Performance (Infrastructure)

  • Latency: Time taken to generate an embedding for a single text. Critical for real-time search.
  • Throughput: Number of documents processed per second. Important for batch processing (e.g., initial profile indexing).
  • VRAM/RAM Usage: Memory footprint of the model. BGE-M3 is ~2.2GB in FP32.

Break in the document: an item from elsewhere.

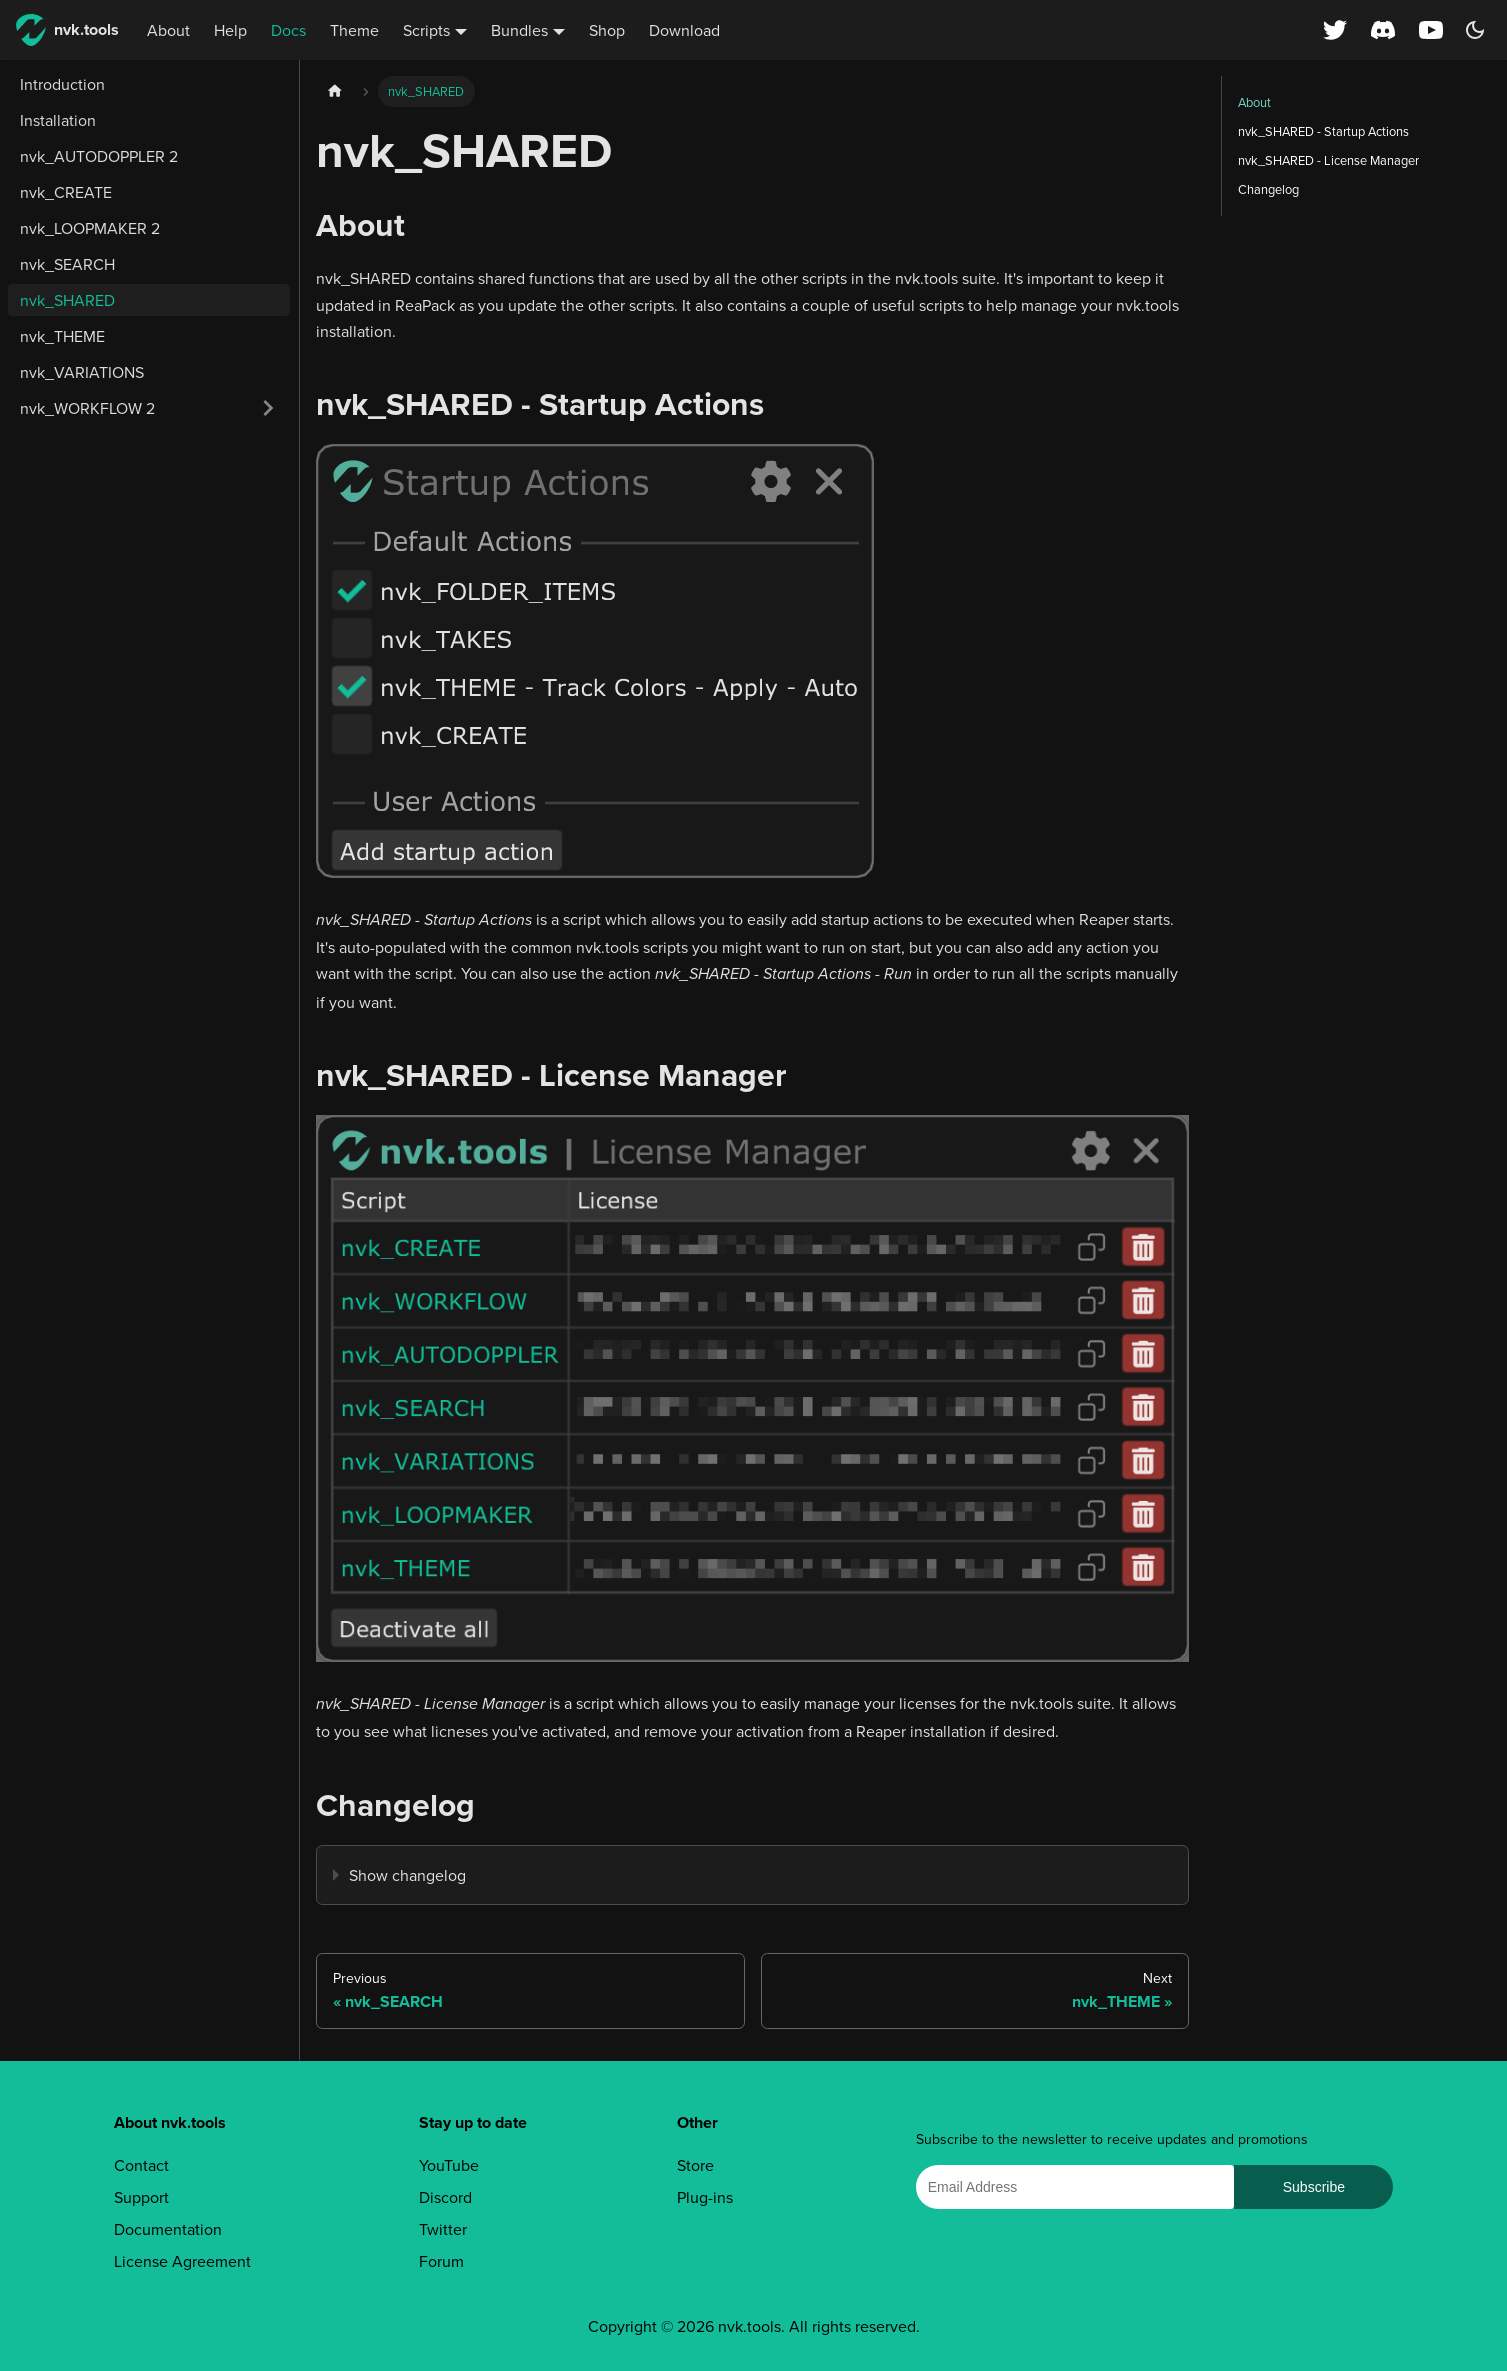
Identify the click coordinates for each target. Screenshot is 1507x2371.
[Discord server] (1383, 30)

Retrieval Quality (Accuracy)

  • Precision@K: The proportion of relevant candidates in the top K results.
    • Example: If you return 10 candidates and 3 are actually qualified, Precision@10 = 30%.
  • Recall@K (Correlation to User's "callback"): The proportion of total relevant candidates that were successfully captured in the top K.
    • Example: If there are 5 qualified candidates in the database and your search finds 4 of them in the top 10, Recall@10 = 80%.
  • MRR (Mean Reciprocal Rank): Evaluates how high the first relevant candidate is ranked.
    • Formula: $1 / Rank$. If the best candidate is at position #1, score is 1.0. If at #2, score is 0.5.
  • NDCG (Normalized Discounted Cumulative Gain): Measures the overall quality of the ranking order, giving more weight to highly relevant results at the very top.

2. BGE-M3 Specific Features

BGE-M3 is a "multi-function" model. You can measure efficiency across three modes:

  1. Dense Retrieval: Standard 1024d vectors. Fast and semantic.
  2. Sparse Retrieval (Lexical): Similar to BM25 but learned. More efficient for exact keyword matching.
  3. Multi-Vector (ColBERT style): Most accurate but highest storage and latency cost.

3. Optimization Techniques

Precision Tuning

  • FP16: Use model.half() if on GPU to double speed and halve memory with negligible accuracy loss.
  • Quantization: Int8 or GGUF formats can reduce memory usage by 4x.

Batching

Using optimal batch sizes (e.g., 16-32) significantly improves throughput compared to single-sentence processing.

4. Measuring Quality in IRIS

To measure quality, create a "Golden Dataset" of (Job Description, Relevant Profiles) and calculate Hit Rate:

  1. Fetch top 10 profiles for a job.
  2. Check if the "ideal" candidate is in that list.
  3. Average this over 50 test cases.